Da es sich aber nicht um eine Zeitkritische Anwendung handelt, würde ich die Prio eher 
auf den Bereich Admin-Tool setzen.

Welches Tool verwendet Ihr denn für H2?

Grüße,
Bene


----------



## Guest (29. Aug 2008)

Det hat gesagt.:
			
		

> Steven Hachel hat gesagt.:
> 
> 
> 
> ...



HSQLDB war deutlisch schneller bei einem Query und 10000 Datensätzen inklusive "LEFT OUTER JOIN".


----------



## Steven Hachel (29. Aug 2008)

jetzt war i och mal *Gast* ^^


----------



## benedikt.s (11. Sep 2008)

Servus zusammen!

Hab noch ein interessantes Tool gefunden: 

http://www.razorsql.com/

Kann zwar auch nicht alles, aber mehr als DBVis und ist dazu noch billiger (49.95$)

---

Funktionen: 

1. Tabellen erstellen mit nem Wizard
2. Spalten, PK, FK, Constraints hinzufügen
3. Droppen von Spalten und Constraints

---

Auch noch nicht perfekt (sortieren, ändern von Spalten und ändern von Tabellennamen fehlt) aber 
schon ganz nett.

Fall jemand in der Zwischenzeit noch was besseres gefunden bzw. noch findet -> bitte melden!!

Danke und Gruß.
Bene


----------



## maki (11. Sep 2008)

> Da wir Inkrementell entwickeln und verschiedene Meilensteine bereits vorab ausliefern, ist es wichtig die Tabellen - ohne großen Aufwand - auch im Nachhinein ändern zu können. (z.B. beim Einspielen eines neuen Updates)

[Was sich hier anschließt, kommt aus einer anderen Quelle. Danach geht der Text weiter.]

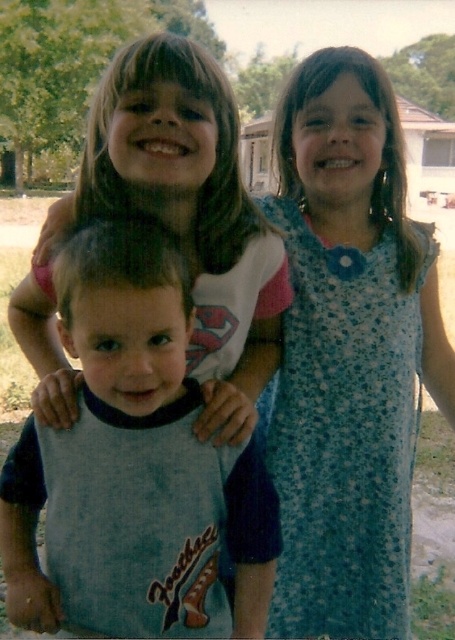 You are a photographer trying to capture a group photo of the blue floral dress at upper right and the blue cotton shirt at center. The camera you are using has a maximum focus range of 22 inches. Will both subjects be in focus if you focus on the closer one?

The distance between the blue floral dress at upper right and the blue cotton shirt at center is 21.98 inches. Since the camera can focus up to 22 inches, both subjects will be in focus if you focus on the closer one.

You are standing 5 feet away from the camera. You want to pick up the blue cotton shirt at center. Can you reach it without moving?

The blue cotton shirt at center is 3.63 feet away from the camera. Since you are 5 feet away from the camera, you are farther than the shirt, so you can reach it without moving. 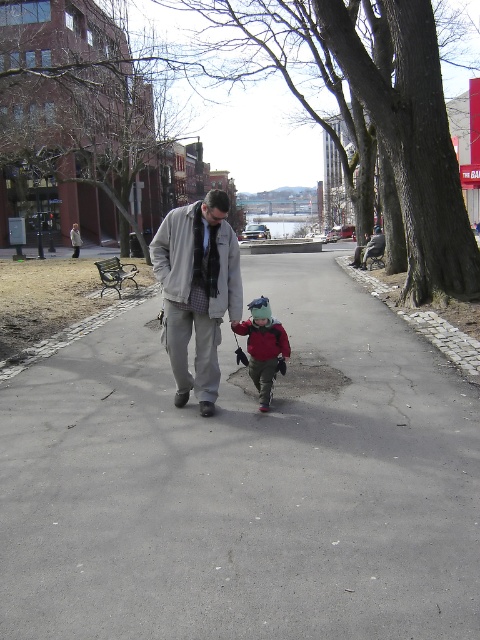 What do you see at coordinates (196, 291) in the screenshot? This screenshot has width=480, height=640. I see `gray woolen jacket at center` at bounding box center [196, 291].

Between gray woolen jacket at center and matte red jacket at center, which one appears on the left side from the viewer's perspective?

From the viewer's perspective, gray woolen jacket at center appears more on the left side.

What do you see at coordinates (196, 291) in the screenshot? The width and height of the screenshot is (480, 640). I see `gray woolen jacket at center` at bounding box center [196, 291].

In order to click on gray woolen jacket at center in this screenshot , I will do [196, 291].

Which is above, gray asphalt pavement at center or gray woolen jacket at center?

gray woolen jacket at center

Does gray asphalt pavement at center have a lesser height compared to gray woolen jacket at center?

Yes.

Locate an element on the screen. gray asphalt pavement at center is located at coordinates (243, 484).

Does gray asphalt pavement at center appear over matte red jacket at center?

No, gray asphalt pavement at center is not above matte red jacket at center.

Which is below, gray asphalt pavement at center or matte red jacket at center?

gray asphalt pavement at center is below.

At what (x,y) coordinates should I click in order to perform the action: click on gray asphalt pavement at center. Please return your answer as a coordinate pair (x, y). This screenshot has width=480, height=640. Looking at the image, I should click on (243, 484). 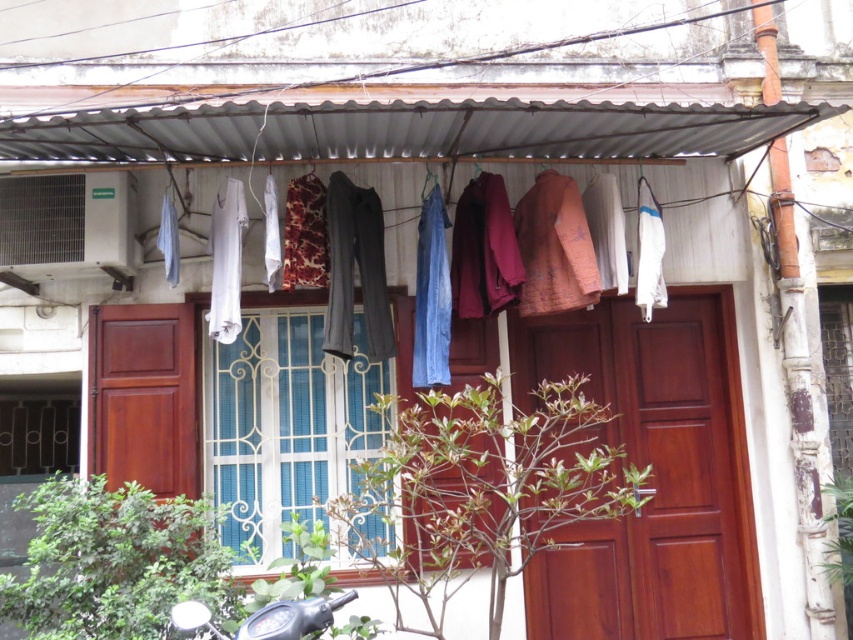 Is blue fabric pants at upper center smaller than metallic silver motorcycle at lower left?

No.

Which is above, blue fabric pants at upper center or metallic silver motorcycle at lower left?

blue fabric pants at upper center is above.

Between point (381, 164) and point (312, 627), which one is positioned in front?

Point (312, 627)

The height and width of the screenshot is (640, 853). What are the coordinates of `blue fabric pants at upper center` in the screenshot? It's located at (395, 212). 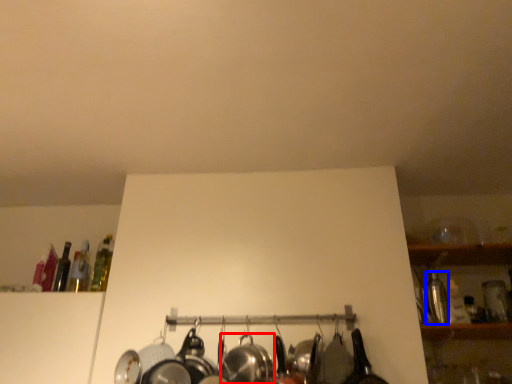 Question: Which object appears closest to the camera in this image, wok (highlighted by a red box) or bottle (highlighted by a blue box)?

Choices:
 (A) wok
 (B) bottle

Answer: (A) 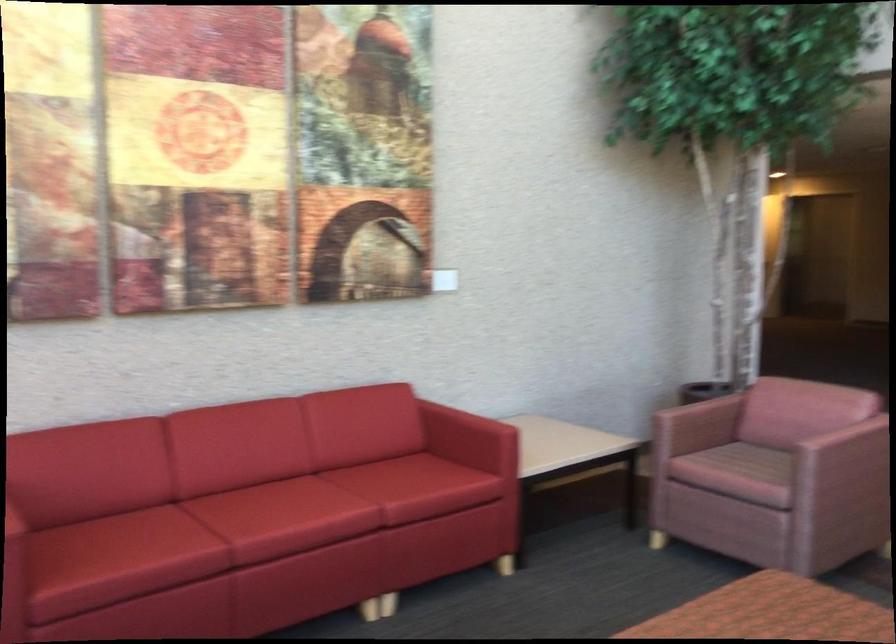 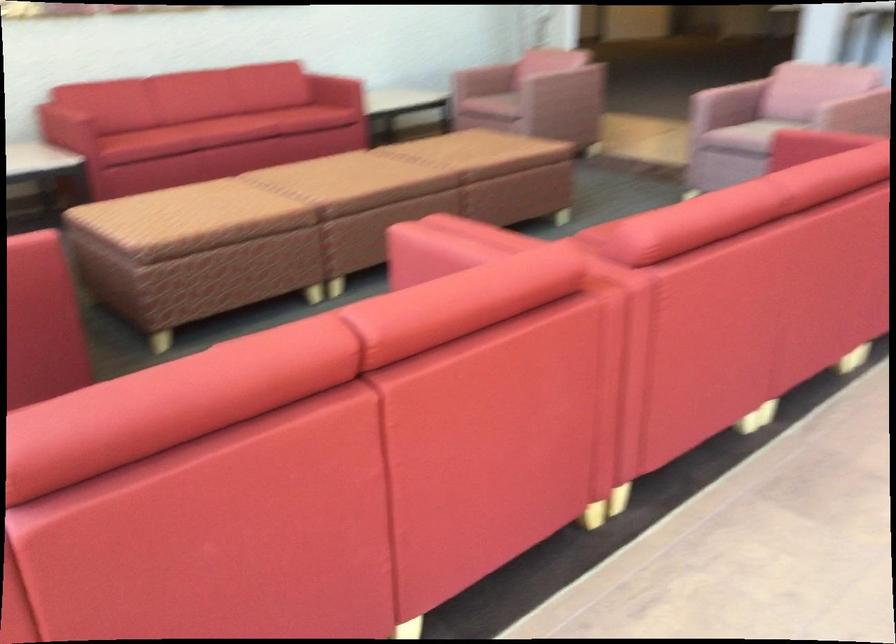 Question: In a continuous first-person perspective shot, in which direction is the camera moving?

Choices:
 (A) Left
 (B) Right
 (C) Forward
 (D) Backward

Answer: (D) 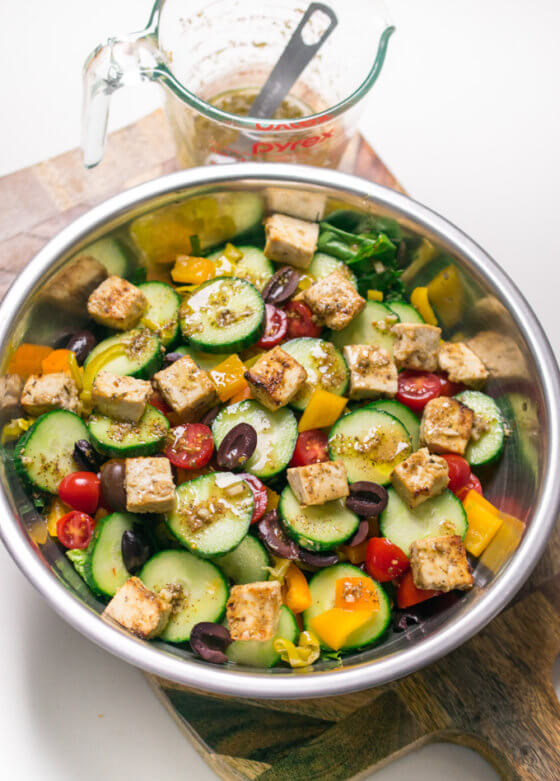 Locate an element on the screen. The image size is (560, 781). wood platter is located at coordinates (506, 676).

Dann solltet ihr auf jedenfall die Tabellenstruktur nicht manuell ändern, führt zu Chaos.

SQL Skripte sind da das mittel der Wahl, lassen sich auch von Maven, ANT oder anderen Buildsystemen anstossen, könnte somit also auch von eurem CI Server im Rahmen der Integrationstests durchgeführt und getestet werden.


----------